Yeah, moving targets are never fun. I'm +1 on this.

gibfahn · 2017-05-12T15:46:29Z

@MylesBorins I'd be interested to know your thoughts on this.

I'm +1 on this. If we can encourage module authors to update their modules here then that would be an added bonus.

MylesBorins · 2017-05-12T19:59:39Z

I'm still very -1 on this. The whole point of citgm is to find failures We have no clear mechanism to upgrade modules, or know when they need to be upgraded. It is inconvenient when they break, but isn't that kind of the point?

…

On May 12, 2017 11:46 AM, "Gibson Fahnestock" ***@***.***> wrote: @MylesBorins <https://github.com/mylesborins> I'd be interested to know your thoughts on this. I'm +1 on this. If we can encourage module authors to update their modules here then that would be an added bonus. — You are receiving this because you were mentioned. Reply to this email directly, view it on GitHub <#407 (comment)>, or mute the thread <https://github.com/notifications/unsubscribe-auth/AAecV8NF0IiGSvaTSebZHUK1hbivdbYoks5r5H7WgaJpZM4NZcso> .

jasnell · 2017-05-12T20:23:44Z

@MylesBorins ... how would you feel about an approach that used two lookup tables in CI... one with a last-known-good configuration of modules, and one with the current-set? Running differentials between those could help us track down regressions quite easily.

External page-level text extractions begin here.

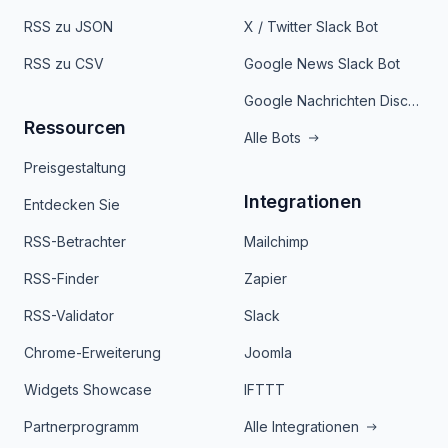
RSS zu JSON
X / Twitter Slack Bot
RSS zu CSV
Google News Slack Bot
Google Nachrichten Discord Bot
Ressourcen
Alle Bots
Preisgestaltung
Integrationen
Entdecken Sie
RSS-Betrachter
Mailchimp
RSS-Finder
Zapier
RSS-Validator
Slack
Chrome-Erweiterung
Joomla
Widgets Showcase
IFTTT
Partnerprogramm
Alle Integrationen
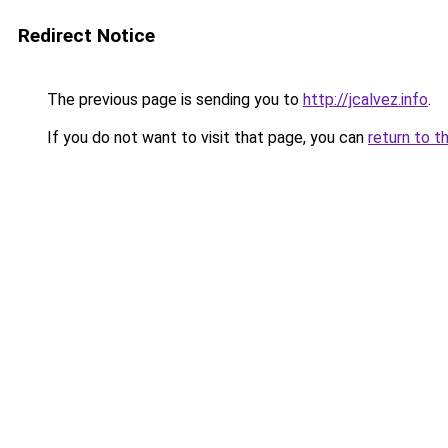
Redirect Notice
The previous page is sending you to
http://jcalvez.info
.
If you do not want to visit that page, you can
return to t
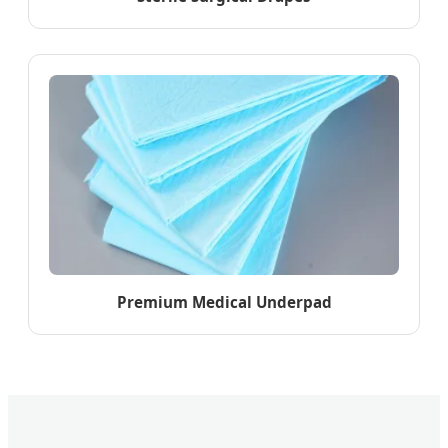
Premium Medical Underpad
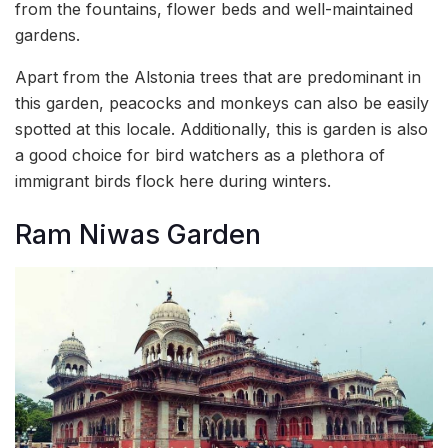
from the fountains, flower beds and well-maintained
gardens.
Apart from the Alstonia trees that are predominant in
this garden, peacocks and monkeys can also be easily
spotted at this locale. Additionally, this is garden is also
a good choice for bird watchers as a plethora of
immigrant birds flock here during winters.
Ram Niwas Garden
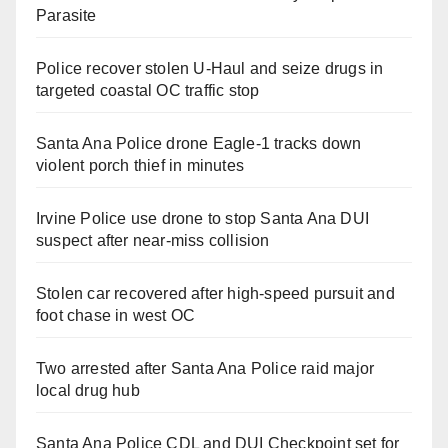
Parasite
Police recover stolen U-Haul and seize drugs in
targeted coastal OC traffic stop
Santa Ana Police drone Eagle-1 tracks down
violent porch thief in minutes
Irvine Police use drone to stop Santa Ana DUI
suspect after near-miss collision
Stolen car recovered after high-speed pursuit and
foot chase in west OC
Two arrested after Santa Ana Police raid major
local drug hub
Santa Ana Police CDL and DUI Checkpoint set for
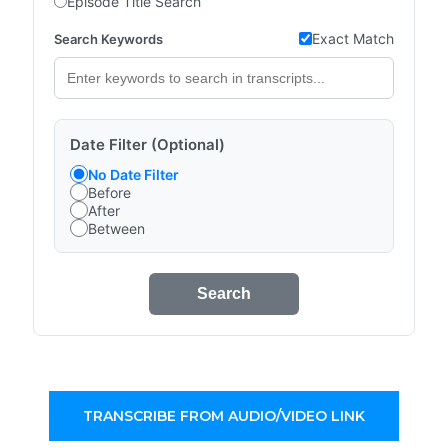
Episode Title Search
Exact Match
Search Keywords
Date Filter (Optional)
No Date Filter
Before
After
Between
Search
TRANSCRIBE FROM AUDIO/VIDEO LINK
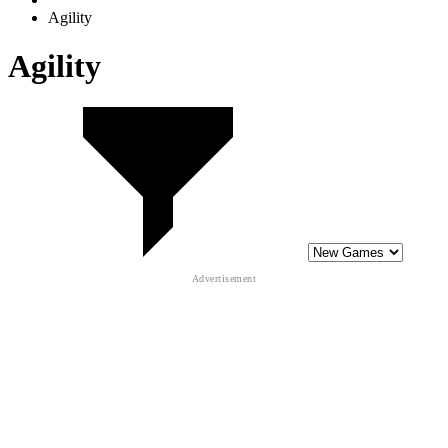
Agility
Agility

MylesBorins · 2017-05-12T20:32:05Z

Tbqh I'm still not sure that is super useful, and it sounds like quite a bit of work to implement / maintain. We should likely focus our efforts on finding out why our CI infra has false negatives that don't exist on other machines

…

On May 12, 2017 4:23 PM, "James M Snell" ***@***.***> wrote: @MylesBorins <https://github.com/mylesborins> ... how would you feel about an approach that used two lookup tables in CI... one with a last-known-good configuration of modules, and one with the current-set? Running differentials between those could help us track down regressions quite easily. — You are receiving this because you were mentioned. Reply to this email directly, view it on GitHub <#407 (comment)>, or mute the thread <https://github.com/notifications/unsubscribe-auth/AAecV9zvBpw0vpx5qCJtPRJgdgpN4wVfks5r5L_QgaJpZM4NZcso> .

gdams · 2017-05-12T20:46:00Z

I am kind of with @MylesBorins on this, the whole point of citgm is that we catch module failures as soon as they are released, I agree that perhaps having two lookup tables could work though but it could get messy as you may have different versions being compatible with different platforms ?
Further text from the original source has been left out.